The only kind of control there is is the virtual, quasi, as-if type of control such as we've always had, which, when seen from a timeless metaphysical point of view, is pretty much absent in certain aspects or dimensions.

We "real people" are like the android wishing to be a "real person", like wishing our stolen-away child to spring back to life, or like the Tin Man wishing for a heart.  What you have is what is possible to be had.

Here is all the freedom it is possible to have.  Theoretically we don't know anything about our freedom with certainty, but viewing freedom from the loosecog metaphysical perspective, it becomes as difficult to believe in the ego as to believe in our ability to levitate.

At this point, it would take a miracle to restore the child back to life, to restore the confident delusion of the ego illusion back to power, reigning once more on its throne, undisturbed and confident about its position and nature.

Radical freedom w/ radical unfreedom

Radical, even excessive *practical* freedom is discovered and experienced together with radical loss of the sense of metaphysical freedom.

Word networks have two meanings or modes.  Thus we can paradoxically or ironically talk about a transition from unfreedom to freedom as the mental model transforms from a freewill model to the no-free-will model (timeless block-universe determinism).

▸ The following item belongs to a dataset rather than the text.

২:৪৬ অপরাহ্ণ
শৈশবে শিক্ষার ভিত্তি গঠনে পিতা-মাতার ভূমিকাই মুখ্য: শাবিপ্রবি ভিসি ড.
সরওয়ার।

The peak window of the mystic altered state is experienced as frighteningly or chaotically unchained freedom even as the new threatening monster of block-universe determinism and puppethood rears its terrifying death-head.  This radically loosened cognitive state is an overwhelming, unaccustomed amount of freedom of a certain type, which is at the same time a new discovery of metaphysical-level unfreedom. 

All at the same time there is more freedom than ever, an insane amount of freedom of the mind -- a freedom of a certain kind, called existential freedom and practical freedom -- and no freedom whatsoever as the *source* of the mind's thoughts is seen to be out of control and injected into the mind forcefully by the Ground of Being. 

The Ground of Being is (with respect to Time) the perpendicular cause, originator, or author of all thoughts.  Block universe determinism is perpendicular causality or level causality as opposed to temporal-chain causality.  Conventional determinism is a series of causes moving forward along the time axis; the cause is prior in time to the effect, and that effect then acts as a cause for the next effect. 

Block-universe determinism looks at causality moving not along time, but instead, from the hidden metaphysical level to the visible experienced level of mental constructs, at each point in time; the whole universe including all points in time is created all at one timeless permanent moment, "before time" or "under time" rather than "at the beginning of time".

We usually feel a single muddled sense of freedom.  In the loose-cog mystic altered state, this splits "paradoxically" into simultaneous omnipotence and impotence, or extreme freedom and extreme unfreedom, as described in Louis Sass' book Madness and Modernism.  The mind becomes an insanely free helpless puppet.

http://www.amazon.com/exec/obidos/ASIN/0674541375

The uninitiated have not learned to make these distinctions that require transcendent mastery of semantics, and are only able to ask oversimplistic yes or no questions: is freedom real or not? is the ego real or false? is religion true or false?  This fault of thinking is inherent in the child mind, which is the uninitiated mind.  From the hellenistic point of view, a barbarian is an adult that still thinks in this childish simplistic way."